Rodolfo Tula, extensionista del INTA Benito Juárez, destacó la importancia de encontrar el “justo equilibrio” entre la productividad y el cuidado de la naturaleza. “Una producción agroecológica entiende de tiempos biológicos y los fortalece para producir sanamente y, al mismo tiempo, busca la rentabilidad. Pensamos en un sistema equilibrado y estable ante la variabilidad natural de los eventos climáticos, plagas y enfermedades”.
Asesorado por el INTA y especialistas privados, Juan Kiehr –propietario de “La Aurora”–, aplica desde hace 14 años los conceptos de la agroecología en un sistema mixto de ciclo completo a fin de disminuir el uso de productos sintéticos y energía, aumentar la fertilidad de los suelos, fijar carbono y nitrógeno, e incrementar la biodiversidad y la productividad.
“Quiero dejarle a mis nietos un campo sano y transmitirles el respeto por la naturaleza”, aseguró Kiehr, un productor con descendencia danesa que se reconoce “entusiasmado y convencido de que la preservación del suelo es el mejor camino”.

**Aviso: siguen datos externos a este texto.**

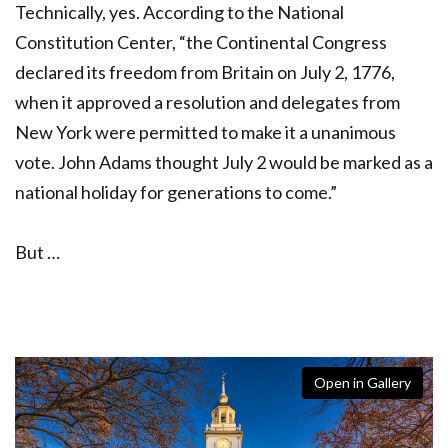
Technically, yes. According to the National
Constitution Center, “the Continental Congress
declared its freedom from Britain on July 2, 1776,
when it approved a resolution and delegates from
New York were permitted to make it a unanimous
vote. John Adams thought July 2 would be marked as a
national holiday for generations to come.”
But …
Open in Gallery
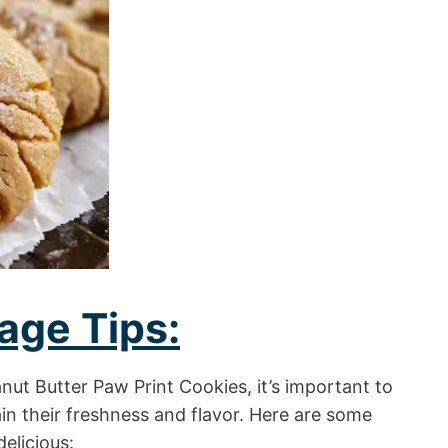
age Tips:
anut Butter Paw Print Cookies, it’s important to
in their freshness and flavor. Here are some
delicious:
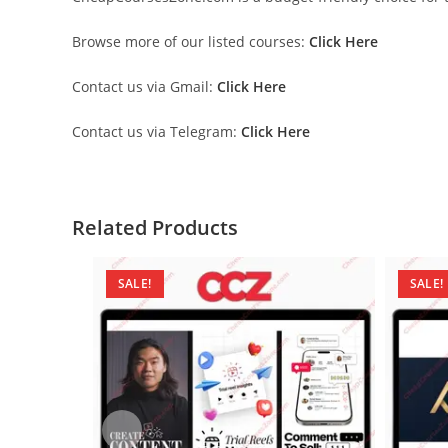
Browse more of our listed courses:
Click Here
Contact us via Gmail:
Click Here
Contact us via Telegram:
Click Here
Related Products
SALE!
SALE!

De acuerdo con el dueño de “La Aurora”, “todos las actividades agropecuarias interfieren, en mayor o menor medida, en el ambiente” pero lo importante es “causar el menor daño posible” y destacó la importancia de “evitar el uso de insumos sintéticos”.
Así, se fortaleció la rotación en las 605 hectáreas que componen al establecimiento –asociando cultivos invernales y estivales con leguminosas–, lo que, a su vez, aumentó la fijación de nitrógeno y carbono y, esto, permitió el aporte de rastrojos para mejorar el contenido de materia orgánica del suelo.
Para Kiehr la receta es simple: “Siembro trigo y trébol rojo durante dos o tres años luego, roto con sorgo y más tarde vuelvo con el trigo y pasturas. De vez en cuando, cultivo avena y cebada que me proveen de granos para mi campo”.
A fin de compensar la falta de fósforo y el balance de nutrientes, incorpora expeller de trigo a la alimentación de sus más de 600 animales, lo que elimina el uso de fertilizantes y de energías no renovables.
“Esta visión implica un esfuerzo mayor en el que se debe tener en cuenta las múltiples variables de la naturaleza pero, resulta necesario y terminante para avanzar en el desafío de poner en valor la biodiversidad”, explicó Tula.